# Assignment 11

In this assignment we'll examine a data set called `failure_counts.csv`. 

## Instructions

Please complete this Jupyter notebook and **don't** convert it to a `.py` file. Upload this notebook, along with any `.stan` files and any data sets as a `zip` file to Gradescope. Your work will be manually graded by our TA. 

Protip: if you write your `.stan` file generally enough, it will work with most of the models below, and you won't need to keep recompiling the model object!


In [3]:
import pandas as pd
import numpy as np
import os
from cmdstanpy import CmdStanModel
import matplotlib.pyplot as plt

## Description of The Data Set

We are interested in estimating the probability of failure of a new type of rocket. We have little to no data on this particular type of rocket (it's new, and rocket launches are expensive). However, the data we *do* have is on *related* rockets. 

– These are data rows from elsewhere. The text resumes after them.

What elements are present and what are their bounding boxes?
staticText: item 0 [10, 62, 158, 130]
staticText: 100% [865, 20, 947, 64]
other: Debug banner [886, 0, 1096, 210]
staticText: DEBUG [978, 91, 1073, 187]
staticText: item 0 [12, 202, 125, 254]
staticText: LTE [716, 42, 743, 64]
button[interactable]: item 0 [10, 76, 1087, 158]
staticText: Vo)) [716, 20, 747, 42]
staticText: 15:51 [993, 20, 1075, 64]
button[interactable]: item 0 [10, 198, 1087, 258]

This dataset is taken from a Github repository belonging to Alexandre Bouchard-Côté. Each row is a separate type of rocket. For each of those rockets, the data shows how many times that rocket has been launched, as well as how many of those launches have been considered "failures."

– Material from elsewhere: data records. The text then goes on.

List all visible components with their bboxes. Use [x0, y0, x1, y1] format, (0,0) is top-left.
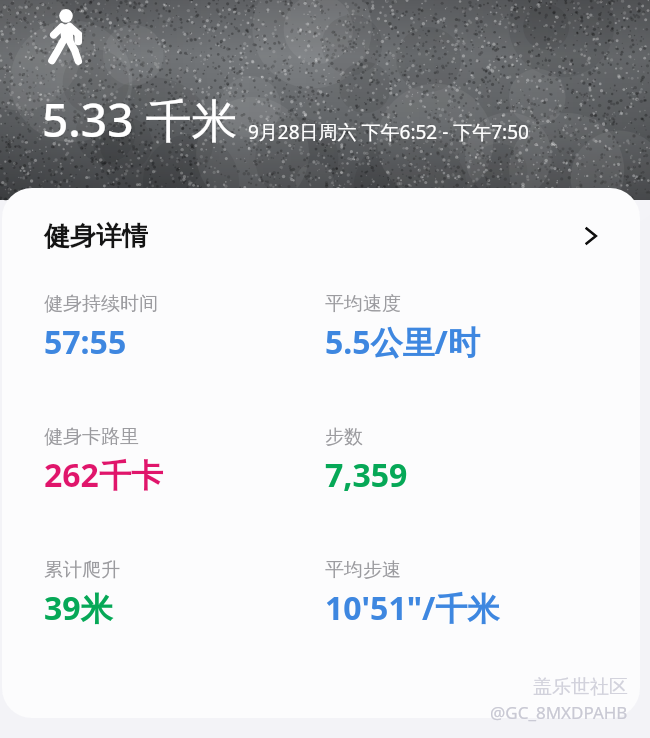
- staticText: 5.5公里/时: [325, 320, 480, 364]
- staticText: 平均步速: [325, 558, 401, 582]
- staticText: 健身详情: [44, 220, 148, 253]
- staticText: 10'51"/千米: [325, 586, 500, 630]
- staticText: 健身持续时间: [44, 292, 158, 316]
- staticText: 5.33 千米: [42, 88, 238, 151]
- staticText: 步数: [325, 425, 363, 449]
- button[interactable]: 步数: [325, 417, 620, 497]
- other: Walking: [44, 8, 88, 64]
- staticText: @GC_8MXDPAHB: [490, 701, 628, 724]
- staticText: 262千卡: [44, 453, 163, 497]
- button[interactable]: 健身持续时间: [44, 284, 325, 364]
- button[interactable]: 累计爬升: [44, 550, 325, 630]
- staticText: 盖乐世社区: [533, 675, 628, 699]
- button[interactable]: 平均步速: [325, 550, 620, 630]
- staticText: 累计爬升: [44, 558, 120, 582]
- button[interactable]: 健身详情: [2, 188, 640, 284]
- staticText: 9月28日周六 下午6:52 - 下午7:50: [248, 119, 529, 145]
- staticText: 39米: [44, 586, 113, 630]
- button[interactable]: 健身卡路里: [44, 417, 325, 497]
- staticText: 57:55: [44, 320, 127, 364]
- button[interactable]: 平均速度: [325, 284, 620, 364]
- staticText: 健身卡路里: [44, 425, 139, 449]
- staticText: 7,359: [325, 453, 408, 497]
- staticText: 平均速度: [325, 292, 401, 316]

Here are the first few rows.



In [28]:
rockets = pd.read_csv("failure_counts.csv")
rockets.head()

Unnamed: 0,LV.Type,numberOfLaunches,numberOfFailures
0,Aerobee,1,0
1,Angara A5,1,0
2,Antares 110,2,0
3,Antares 120,2,0
4,Antares 130,1,1


## Problem 1

Please answer the following general questions. Try to place each subquestion answer in a separate cell to keep everything organized. 

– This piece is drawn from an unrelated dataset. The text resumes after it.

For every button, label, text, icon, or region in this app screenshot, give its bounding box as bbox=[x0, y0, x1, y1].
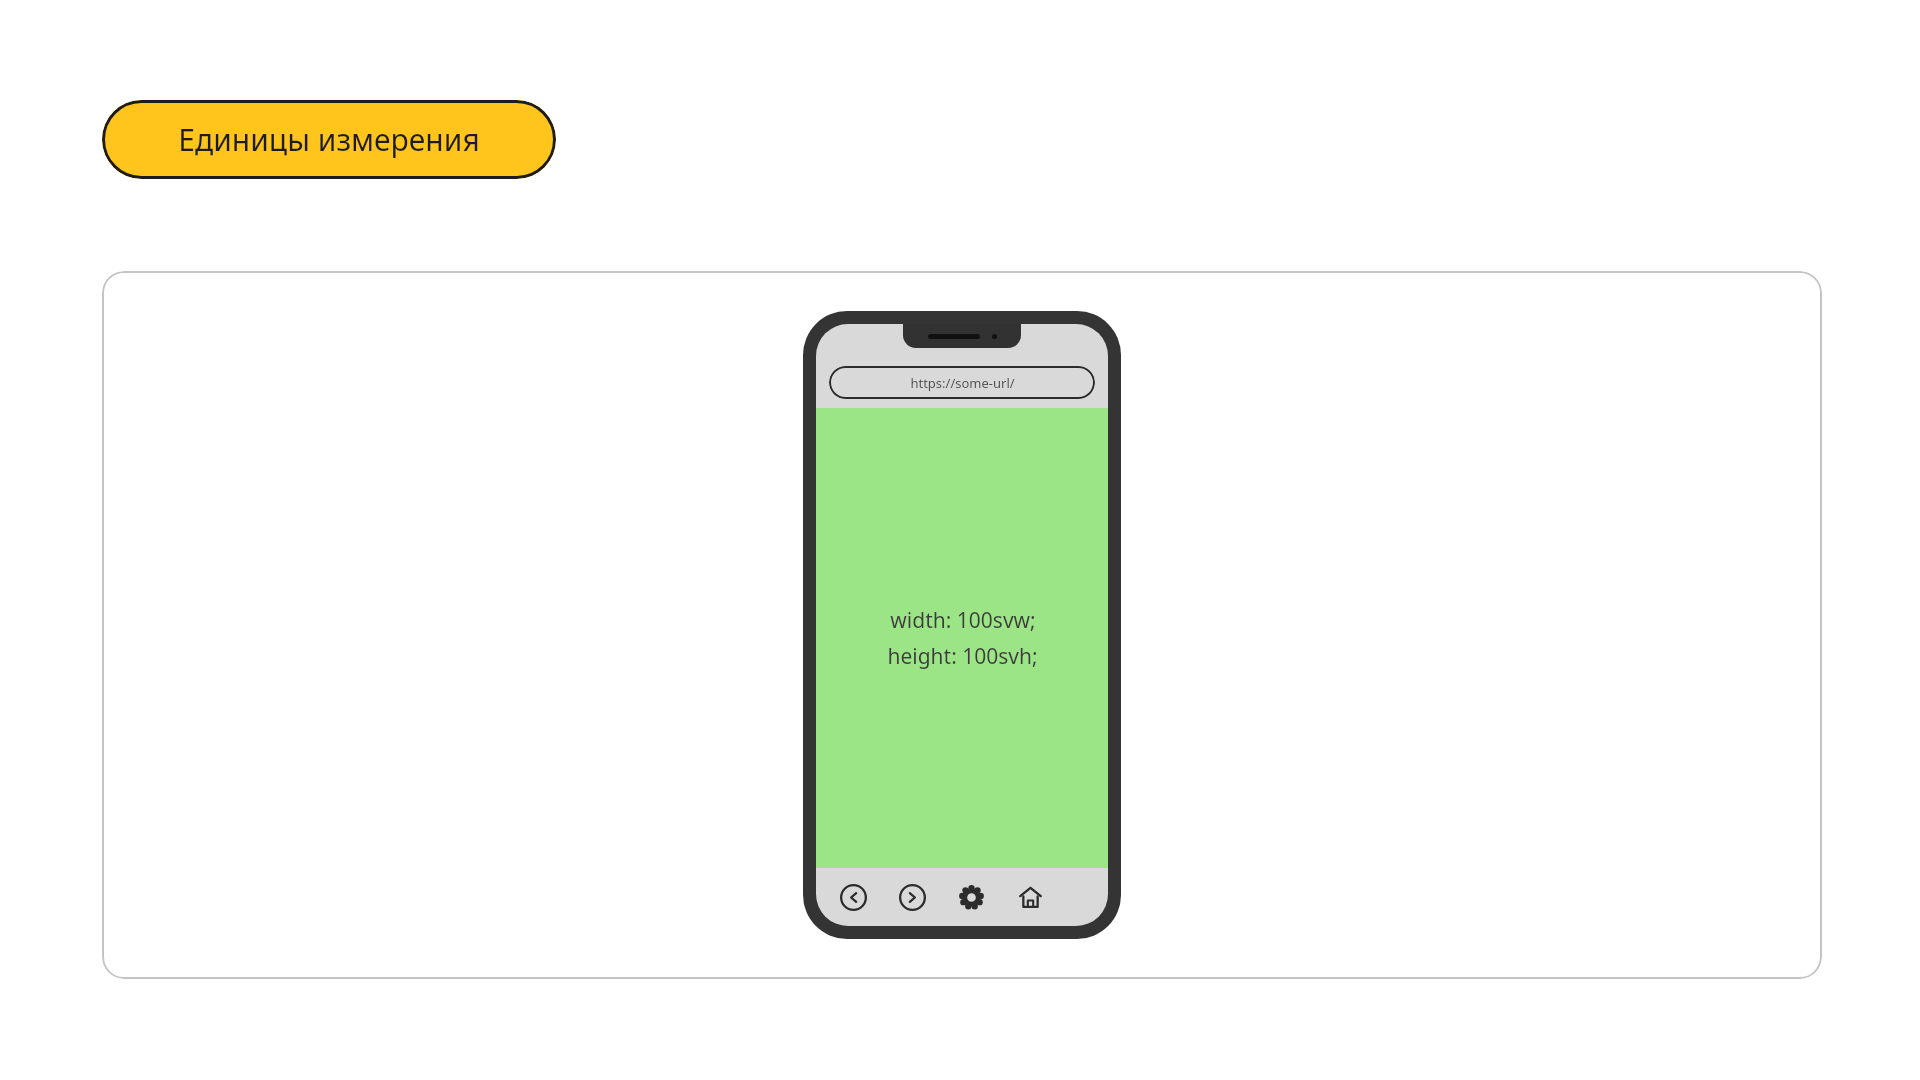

1. Why are the over simplistic and the overly flexible models inappropriate for this data set? Explain why hierarchical models are an essential and important tool to estimate the quantity of interest.
2. Write out a model to conduct inference on this data set. Describe all parts of the complete-data likelihood. Use mathematical notation. Describe how you chose your priors.


Estimate the parameters of your hierarchical model. Attach your modified `.stan` file to your submission so that we may run it when graded your work.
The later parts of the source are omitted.